• **Data under study**:
# # # # # # #
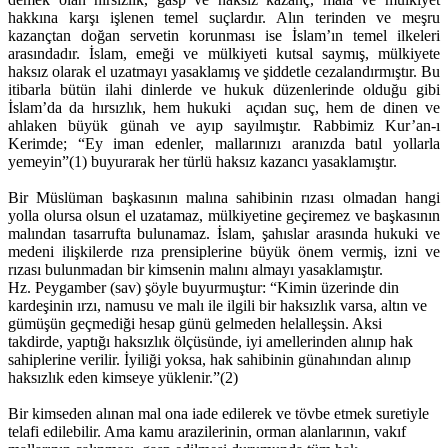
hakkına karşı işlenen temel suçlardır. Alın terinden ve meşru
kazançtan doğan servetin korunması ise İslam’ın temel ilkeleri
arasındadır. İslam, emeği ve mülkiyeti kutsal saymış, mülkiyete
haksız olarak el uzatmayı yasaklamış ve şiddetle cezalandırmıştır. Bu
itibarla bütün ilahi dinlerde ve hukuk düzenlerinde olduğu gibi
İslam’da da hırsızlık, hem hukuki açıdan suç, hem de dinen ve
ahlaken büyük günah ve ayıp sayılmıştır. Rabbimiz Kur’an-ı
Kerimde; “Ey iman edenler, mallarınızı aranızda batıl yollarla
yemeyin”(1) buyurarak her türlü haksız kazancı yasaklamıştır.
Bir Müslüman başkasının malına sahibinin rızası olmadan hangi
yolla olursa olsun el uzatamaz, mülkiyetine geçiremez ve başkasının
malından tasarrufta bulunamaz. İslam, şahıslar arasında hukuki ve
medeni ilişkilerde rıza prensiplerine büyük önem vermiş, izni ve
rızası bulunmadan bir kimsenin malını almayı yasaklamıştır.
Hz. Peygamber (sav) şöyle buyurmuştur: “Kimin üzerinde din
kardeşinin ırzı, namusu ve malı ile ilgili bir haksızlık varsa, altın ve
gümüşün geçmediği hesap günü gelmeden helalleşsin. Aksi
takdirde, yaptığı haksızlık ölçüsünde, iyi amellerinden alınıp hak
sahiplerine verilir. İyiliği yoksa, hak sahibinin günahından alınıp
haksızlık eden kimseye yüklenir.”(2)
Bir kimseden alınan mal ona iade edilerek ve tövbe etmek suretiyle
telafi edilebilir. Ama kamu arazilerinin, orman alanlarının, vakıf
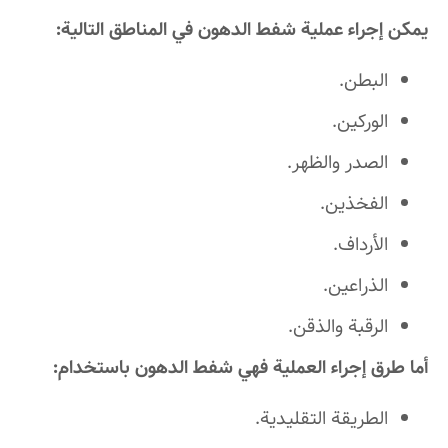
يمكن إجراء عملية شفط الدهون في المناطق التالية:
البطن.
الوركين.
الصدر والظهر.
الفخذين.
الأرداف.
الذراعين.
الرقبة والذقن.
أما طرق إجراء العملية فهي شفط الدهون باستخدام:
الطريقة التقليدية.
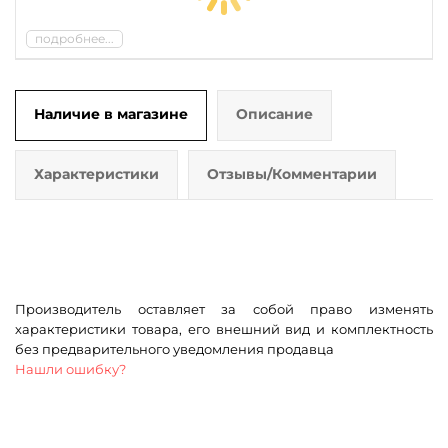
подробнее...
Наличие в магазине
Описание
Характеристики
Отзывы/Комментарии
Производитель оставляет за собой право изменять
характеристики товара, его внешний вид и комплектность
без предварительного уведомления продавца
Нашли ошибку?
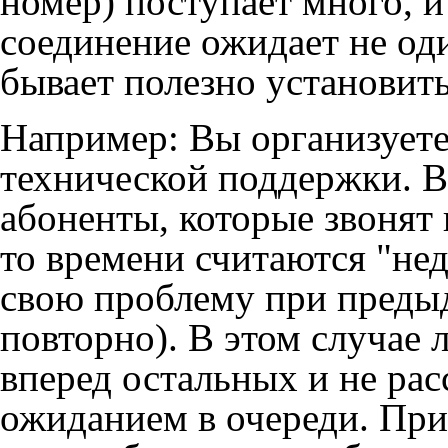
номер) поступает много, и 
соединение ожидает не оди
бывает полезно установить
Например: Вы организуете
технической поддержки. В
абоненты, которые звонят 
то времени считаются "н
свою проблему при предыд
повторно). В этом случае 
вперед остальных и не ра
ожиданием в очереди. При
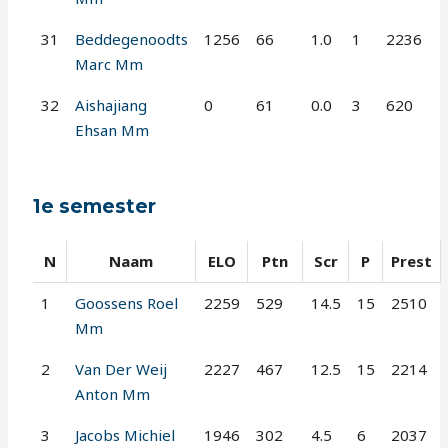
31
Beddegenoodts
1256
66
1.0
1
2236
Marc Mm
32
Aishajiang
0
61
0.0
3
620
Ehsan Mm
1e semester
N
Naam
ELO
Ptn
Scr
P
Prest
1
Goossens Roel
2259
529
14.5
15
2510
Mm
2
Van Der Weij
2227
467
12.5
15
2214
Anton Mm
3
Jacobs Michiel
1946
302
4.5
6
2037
# # # # # # #
• **What to produce**:
Write the data above out again exactly, minus its pictures.

• **Task result**:
hakkına karşı işlenen temel suçlardır. Alın terinden ve meşru
kazançtan doğan servetin korunması ise İslam’ın temel ilkeleri
arasındadır. İslam, emeği ve mülkiyeti kutsal saymış, mülkiyete
haksız olarak el uzatmayı yasaklamış ve şiddetle cezalandırmıştır. Bu
itibarla bütün ilahi dinlerde ve hukuk düzenlerinde olduğu gibi
İslam’da da hırsızlık, hem hukuki açıdan suç, hem de dinen ve
ahlaken büyük günah ve ayıp sayılmıştır. Rabbimiz Kur’an-ı
Kerimde; “Ey iman edenler, mallarınızı aranızda batıl yollarla
yemeyin”(1) buyurarak her türlü haksız kazancı yasaklamıştır.
Bir Müslüman başkasının malına sahibinin rızası olmadan hangi
yolla olursa olsun el uzatamaz, mülkiyetine geçiremez ve başkasının
malından tasarrufta bulunamaz. İslam, şahıslar arasında hukuki ve
medeni ilişkilerde rıza prensiplerine büyük önem vermiş, izni ve
rızası bulunmadan bir kimsenin malını almayı yasaklamıştır.
Hz. Peygamber (sav) şöyle buyurmuştur: “Kimin üzerinde din
kardeşinin ırzı, namusu ve malı ile ilgili bir haksızlık varsa, altın ve
gümüşün geçmediği hesap günü gelmeden helalleşsin. Aksi
takdirde, yaptığı haksızlık ölçüsünde, iyi amellerinden alınıp hak
sahiplerine verilir. İyiliği yoksa, hak sahibinin günahından alınıp
haksızlık eden kimseye yüklenir.”(2)
Bir kimseden alınan mal ona iade edilerek ve tövbe etmek suretiyle
telafi edilebilir. Ama kamu arazilerinin, orman alanlarının, vakıf
يمكن إجراء عملية شفط الدهون في المناطق التالية:
البطن.
الوركين.
الصدر والظهر.
الفخذين.
الأرداف.
الذراعين.
الرقبة والذقن.
أما طرق إجراء العملية فهي شفط الدهون باستخدام:
الطريقة التقليدية.
подробнее...
Наличие в магазине
Описание
Характеристики
Отзывы/Комментарии
Производитель оставляет за собой право изменять
характеристики товара, его внешний вид и комплектность
без предварительного уведомления продавца
Нашли ошибку?
номер) поступает много, и 
соединение ожидает не оди
бывает полезно установить
Например: Вы организуете
технической поддержки. В
абоненты, которые звонят 
то времени считаются "н
свою проблему при предыд
повторно). В этом случае 
вперед остальных и не ра
ожиданием в очереди. При
31
Beddegenoodts
1256
66
1.0
1
2236
Marc Mm
32
Aishajiang
0
61
0.0
3
620
Ehsan Mm
1e semester
N
Naam
ELO
Ptn
Scr
P
Prest
1
Goossens Roel
2259
529
14.5
15
2510
Mm
2
Van Der Weij
2227
467
12.5
15
2214
Anton Mm
3
Jacobs Michiel
1946
302
4.5
6
2037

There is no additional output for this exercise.